Instructions to follow: A word-for-word copy of all entries is required, without images.

====

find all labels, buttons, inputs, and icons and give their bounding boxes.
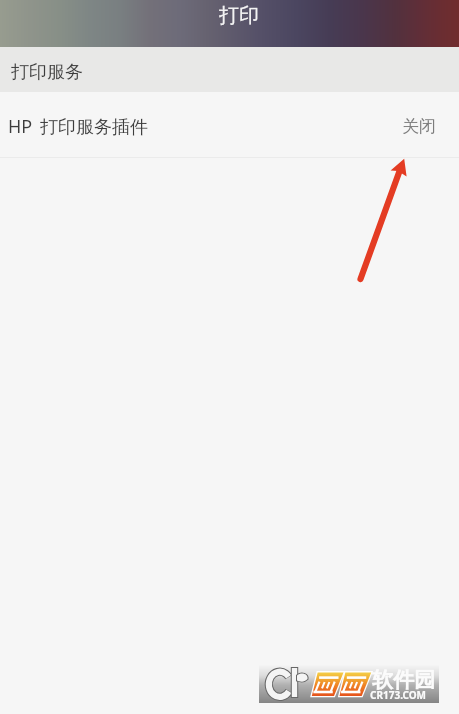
button[interactable]: Back [0,0,47,47]
staticText: HP 打印服务插件 [8,114,148,139]
staticText: CR173.COM [370,688,427,702]
button[interactable]: HP 打印服务插件 [0,92,459,157]
staticText: 软件园 [372,667,435,693]
staticText: 打印 [219,3,259,28]
staticText: 打印服务 [11,61,83,84]
staticText: 关闭 [402,116,436,137]
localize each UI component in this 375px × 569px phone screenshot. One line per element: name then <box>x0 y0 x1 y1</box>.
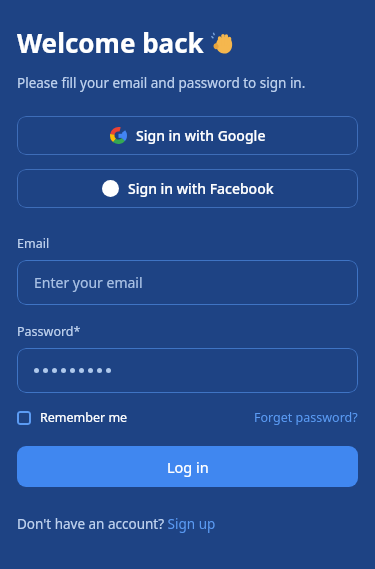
staticText: Don't have an account? Sign up <box>17 515 216 533</box>
button[interactable]: Enter your email <box>17 260 358 305</box>
button[interactable]: Log in <box>17 446 358 487</box>
staticText: Forget password? <box>254 409 358 426</box>
staticText: Log in <box>167 457 209 477</box>
button[interactable]: Remember me <box>17 409 128 426</box>
button[interactable]: Forget password? <box>254 409 358 426</box>
staticText: Please fill your email and password to s… <box>17 74 306 92</box>
button[interactable]: Don't have an account? Sign up <box>17 515 216 533</box>
button[interactable] <box>17 348 358 393</box>
staticText: Email <box>17 235 50 252</box>
staticText: Enter your email <box>34 273 143 292</box>
staticText: Password* <box>17 323 81 340</box>
staticText: Sign in with Google <box>136 126 266 145</box>
staticText: Welcome back <box>17 25 204 60</box>
staticText: Sign in with Facebook <box>128 179 274 198</box>
button[interactable]: Sign in with Google <box>17 116 358 155</box>
button[interactable]: Sign in with Facebook <box>17 169 358 208</box>
staticText: Remember me <box>40 409 128 426</box>
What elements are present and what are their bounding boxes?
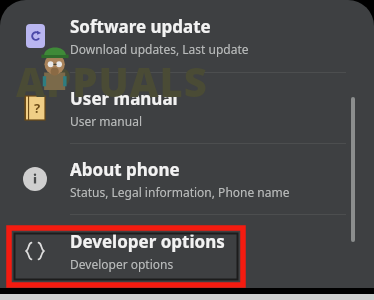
staticText: Software update <box>70 15 211 38</box>
staticText: About phone <box>70 158 180 181</box>
button[interactable]: Developer options <box>0 215 374 287</box>
staticText: APPUALS <box>16 54 208 108</box>
button[interactable]: Software update <box>0 0 374 72</box>
button[interactable]: ? <box>0 73 374 143</box>
staticText: Developer options <box>70 256 174 272</box>
staticText: User manual <box>70 113 142 129</box>
button[interactable]: About phone <box>0 144 374 214</box>
staticText: Download updates, Last update <box>70 41 249 57</box>
staticText: Developer options <box>70 230 225 253</box>
staticText: Status, Legal information, Phone name <box>70 184 290 200</box>
staticText: User manual <box>70 87 178 110</box>
staticText: ? <box>34 99 41 117</box>
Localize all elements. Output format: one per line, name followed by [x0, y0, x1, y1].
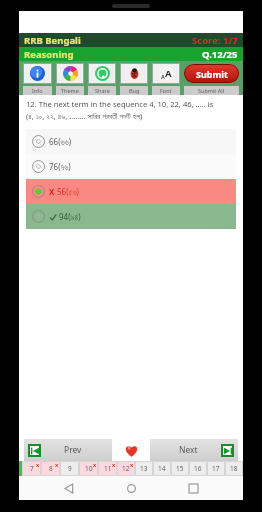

====

Solution:
find all labels, buttons, inputs, and icons and give their bounding boxes.
button[interactable]: Back [0,0,47,47]
staticText: HP 打印服务插件 [8,114,148,139]
staticText: CR173.COM [370,688,427,702]
button[interactable]: HP 打印服务插件 [0,92,459,157]
staticText: 软件园 [372,667,435,693]
staticText: 打印 [219,3,259,28]
staticText: 打印服务 [11,61,83,84]
staticText: 关闭 [402,116,436,137]
localize each UI component in this 375px × 569px phone screenshot. One line per element: name then <box>x0 y0 x1 y1</box>.
staticText: Don't have an account? Sign up <box>17 515 216 533</box>
button[interactable]: Enter your email <box>17 260 358 305</box>
button[interactable]: Log in <box>17 446 358 487</box>
staticText: Forget password? <box>254 409 358 426</box>
staticText: Log in <box>167 457 209 477</box>
button[interactable]: Remember me <box>17 409 128 426</box>
button[interactable]: Forget password? <box>254 409 358 426</box>
staticText: Please fill your email and password to s… <box>17 74 306 92</box>
button[interactable]: Don't have an account? Sign up <box>17 515 216 533</box>
button[interactable] <box>17 348 358 393</box>
staticText: Email <box>17 235 50 252</box>
staticText: Enter your email <box>34 273 143 292</box>
staticText: Password* <box>17 323 81 340</box>
staticText: Sign in with Google <box>136 126 266 145</box>
staticText: Welcome back <box>17 25 204 60</box>
staticText: Sign in with Facebook <box>128 179 274 198</box>
button[interactable]: Sign in with Google <box>17 116 358 155</box>
button[interactable]: Sign in with Facebook <box>17 169 358 208</box>
staticText: Remember me <box>40 409 128 426</box>
What elements are present and what are their bounding boxes?
staticText: Software update <box>70 15 211 38</box>
staticText: About phone <box>70 158 180 181</box>
button[interactable]: Developer options <box>0 215 374 287</box>
staticText: APPUALS <box>16 54 208 108</box>
button[interactable]: Software update <box>0 0 374 72</box>
button[interactable]: ? <box>0 73 374 143</box>
staticText: Developer options <box>70 256 174 272</box>
staticText: User manual <box>70 113 142 129</box>
button[interactable]: About phone <box>0 144 374 214</box>
staticText: Download updates, Last update <box>70 41 249 57</box>
staticText: Developer options <box>70 230 225 253</box>
staticText: Status, Legal information, Phone name <box>70 184 290 200</box>
staticText: User manual <box>70 87 178 110</box>
staticText: ? <box>34 99 41 117</box>
Localize all elements. Output format: one per line, name followed by [x0, y0, x1, y1].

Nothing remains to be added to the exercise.